On Mar 3, 9:57 pm, "dave" nospam wrote:
I get a lot of dust in my house. I noticed the front panel on my furnace is
not even close to air tight. I can see through gaps and holes directly into
where the blower is (which is directly over the air filter). So the blower
is sucking in some air from the return line and through the air filter, but
a lot is coming through the gaps in the panel. Should I somehow seal this
panel better and force all air to come from my air return vent which is
located in the center hallway of the house? I don't understand this design
of a furnace which takes no care in keeping dirty air from the garage out.

Thanks,
DaveL


If you have gas or oil, you are "sucking" air into the furnace
room to support combustion and carry the fumes up the chimney.
When running, a combustion furnace attempts to pull a vacuum on the
whole house.

The fact that your furnace panel doesn't seal well doesn't affect that
whole house vacuum. It merely allows the furnace to draw air from the
furnace room and distribute it through the registers.

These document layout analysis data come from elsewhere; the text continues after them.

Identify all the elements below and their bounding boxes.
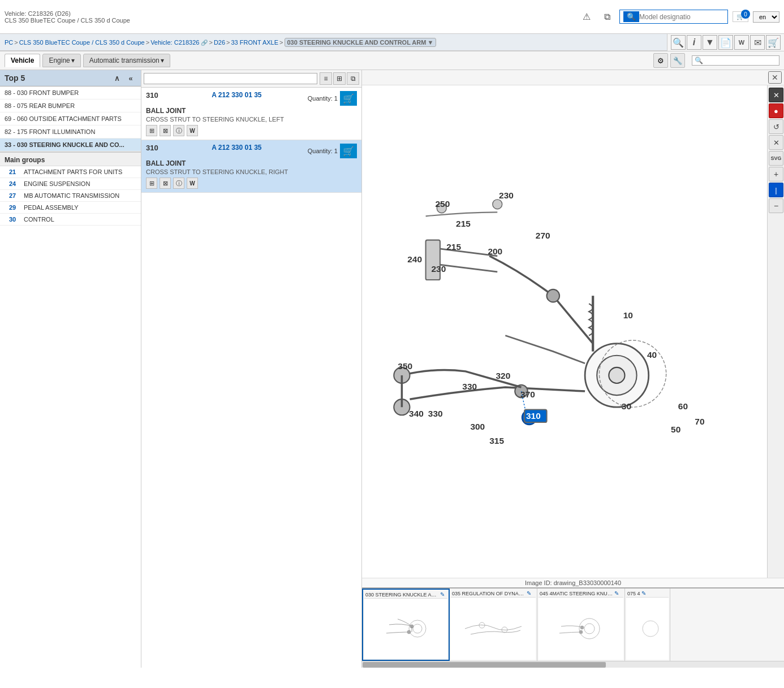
add-to-cart-btn-2[interactable]: 🛒 <box>340 144 357 158</box>
thumbnail-075[interactable]: 075 4 ✎ <box>625 589 670 661</box>
info-button[interactable]: i <box>687 35 701 50</box>
sidebar-group-24[interactable]: 24 ENGINE SUSPENSION <box>0 178 141 190</box>
part-info-icon-1[interactable]: ⓘ <box>173 125 184 136</box>
top-right-tools: 🔍 i ▼ 📄 W ✉ 🛒 <box>667 34 784 51</box>
tab-engine[interactable]: Engine ▾ <box>42 54 80 67</box>
svg-point-4 <box>547 289 560 302</box>
thumbnail-edit-035[interactable]: ✎ <box>527 590 531 596</box>
sidebar-group-30[interactable]: 30 CONTROL <box>0 214 141 226</box>
thumbnail-label-075: 075 4 ✎ <box>626 590 669 598</box>
add-to-cart-btn-1[interactable]: 🛒 <box>340 91 357 106</box>
parts-list-grid-icon[interactable]: ⊞ <box>333 72 346 85</box>
tab-automatic-transmission[interactable]: Automatic transmission ▾ <box>83 54 170 67</box>
tab-vehicle[interactable]: Vehicle <box>5 54 40 67</box>
bottom-scrollbar[interactable] <box>362 661 784 668</box>
thumbnail-045[interactable]: 045 4MATIC STEERING KNUCKLE & CONTROL AR… <box>537 589 625 661</box>
parts-list-table-icon[interactable]: ≡ <box>320 72 332 85</box>
thumbnail-edit-030[interactable]: ✎ <box>440 591 445 598</box>
parts-list-expand-icon[interactable]: ⧉ <box>347 72 359 85</box>
sidebar-item-front-illumination[interactable]: 82 - 175 FRONT ILLUMINATION <box>0 126 141 139</box>
part-item-header-2: 310 A 212 330 01 35 Quantity: 1 🛒 <box>146 144 357 158</box>
part-actions-1: ⊞ ⊠ ⓘ W <box>146 125 357 136</box>
part-wis-icon-2[interactable]: W <box>187 178 198 189</box>
svg-rect-6 <box>426 240 440 280</box>
breadcrumb-model[interactable]: CLS 350 BlueTEC Coupe / CLS 350 d Coupe <box>19 39 145 46</box>
breadcrumb-front-axle[interactable]: 33 FRONT AXLE <box>231 39 279 46</box>
breadcrumb: PC > CLS 350 BlueTEC Coupe / CLS 350 d C… <box>0 34 667 51</box>
thumbnail-label-035: 035 REGULATION OF DYNAMIC HEADLAMP RANGE… <box>451 590 536 598</box>
language-selector[interactable]: en de <box>753 11 779 23</box>
thumbnail-035[interactable]: 035 REGULATION OF DYNAMIC HEADLAMP RANGE… <box>450 589 537 661</box>
zoom-in-button[interactable]: 🔍 <box>671 35 686 50</box>
sidebar-group-21[interactable]: 21 ATTACHMENT PARTS FOR UNITS <box>0 166 141 178</box>
bottom-scrollbar-thumb[interactable] <box>363 662 606 668</box>
diagram-tool-close[interactable]: ✕ <box>769 135 783 150</box>
diagram-tools: ✕ ● ↺ ✕ SVG + | − <box>767 85 784 578</box>
breadcrumb-pc[interactable]: PC <box>5 39 13 46</box>
image-id-bar: Image ID: drawing_B33030000140 <box>362 578 784 587</box>
part-qty-label-2: Quantity: 1 <box>308 148 338 154</box>
sidebar-top-header: Top 5 ∧ « <box>0 70 141 86</box>
part-position-1: 310 <box>146 91 166 99</box>
diagram-tool-expand[interactable]: ✕ <box>769 88 783 102</box>
diagram-tool-zoom-in[interactable]: + <box>769 167 783 181</box>
wis-button[interactable]: W <box>734 35 749 50</box>
sidebar-group-27[interactable]: 27 MB AUTOMATIC TRANSMISSION <box>0 190 141 202</box>
diagram-tool-svg[interactable]: SVG <box>769 151 783 166</box>
part-item-310-right[interactable]: 310 A 212 330 01 35 Quantity: 1 🛒 BALL J… <box>141 140 361 193</box>
mail-button[interactable]: ✉ <box>750 35 765 50</box>
parts-list-search-input[interactable] <box>144 73 317 84</box>
label-70: 70 <box>695 417 704 426</box>
breadcrumb-current-filter[interactable]: 030 STEERING KNUCKLE AND CONTROL ARM ▼ <box>285 38 437 47</box>
diagram-close-btn[interactable]: ✕ <box>768 71 782 84</box>
toolbar-search-bar: 🔍 <box>692 55 779 66</box>
thumbnail-edit-045[interactable]: ✎ <box>614 590 619 596</box>
diagram-canvas[interactable]: 250 230 215 270 215 200 240 230 10 40 35… <box>362 85 784 578</box>
diagram-tool-blue[interactable]: | <box>769 183 783 197</box>
toolbar-wrench-icon[interactable]: 🔧 <box>670 53 685 68</box>
header-search-button[interactable]: 🔍 <box>623 11 639 22</box>
breadcrumb-vehicle[interactable]: Vehicle: C218326 🔗 <box>150 39 208 46</box>
sidebar-item-front-bumper[interactable]: 88 - 030 FRONT BUMPER <box>0 86 141 99</box>
basket-button[interactable]: 🛒 <box>766 35 781 50</box>
toolbar-settings-icon[interactable]: ⚙ <box>653 53 668 68</box>
sidebar-close-btn[interactable]: « <box>125 72 136 84</box>
sidebar-item-steering-knuckle[interactable]: 33 - 030 STEERING KNUCKLE AND CO... <box>0 139 141 152</box>
diagram-tool-color[interactable]: ● <box>769 103 783 118</box>
part-table-icon-1[interactable]: ⊞ <box>146 125 157 136</box>
header-search-input[interactable] <box>639 13 724 21</box>
part-table-icon-2[interactable]: ⊞ <box>146 178 157 189</box>
filter-button[interactable]: ▼ <box>703 35 717 50</box>
sidebar-item-outside-attachment[interactable]: 69 - 060 OUTSIDE ATTACHMENT PARTS <box>0 112 141 126</box>
thumbnail-030[interactable]: 030 STEERING KNUCKLE AND CONTROL ARM ✎ <box>362 589 450 661</box>
diagram-tool-refresh[interactable]: ↺ <box>769 119 783 134</box>
toolbar-search-input[interactable] <box>703 57 777 64</box>
label-230-1: 230 <box>499 191 514 200</box>
svg-rect-0 <box>362 184 784 479</box>
sidebar-group-29[interactable]: 29 PEDAL ASSEMBLY <box>0 202 141 214</box>
cart-button[interactable]: 🛒 0 <box>733 11 748 22</box>
svg-point-27 <box>579 630 583 634</box>
doc-button[interactable]: 📄 <box>718 35 733 50</box>
warning-button[interactable]: ⚠ <box>579 9 595 25</box>
sidebar-main-groups-header: Main groups <box>0 152 141 166</box>
label-240: 240 <box>407 254 422 264</box>
part-info-icon-2[interactable]: ⓘ <box>173 178 184 189</box>
sidebar-top-controls: ∧ « <box>111 72 136 84</box>
thumbnail-edit-075[interactable]: ✎ <box>641 590 646 596</box>
copy-button[interactable]: ⧉ <box>599 9 615 25</box>
main-layout: Top 5 ∧ « 88 - 030 FRONT BUMPER 88 - 075… <box>0 70 784 668</box>
thumbnail-img-035 <box>451 598 536 660</box>
header-model: CLS 350 BlueTEC Coupe / CLS 350 d Coupe <box>5 17 130 24</box>
sidebar-item-rear-bumper[interactable]: 88 - 075 REAR BUMPER <box>0 99 141 112</box>
cart-badge: 0 <box>741 10 750 19</box>
part-item-310-left[interactable]: 310 A 212 330 01 35 Quantity: 1 🛒 BALL J… <box>141 88 361 140</box>
part-image-icon-2[interactable]: ⊠ <box>160 178 171 189</box>
breadcrumb-d26[interactable]: D26 <box>214 39 225 46</box>
part-image-icon-1[interactable]: ⊠ <box>160 125 171 136</box>
sidebar-collapse-btn[interactable]: ∧ <box>111 72 123 84</box>
svg-rect-28 <box>631 611 665 647</box>
diagram-tool-zoom-out[interactable]: − <box>769 198 783 213</box>
part-wis-icon-1[interactable]: W <box>187 125 198 136</box>
part-name-2: BALL JOINT <box>146 159 357 167</box>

Building codes demand that garages be constructed to prevent garage
air from entering the house (when any connecting door is closed of
course). If you somehow know that "dirty garage air" is entering
your house, then you have a problem with the doors and walls, not
the furnace.

In any case, around here, outside air is "dirtier" than garage air.

You can seal the gaps in the panel if you wish. That will improve
the ability of your system to heat the upstairs rooms.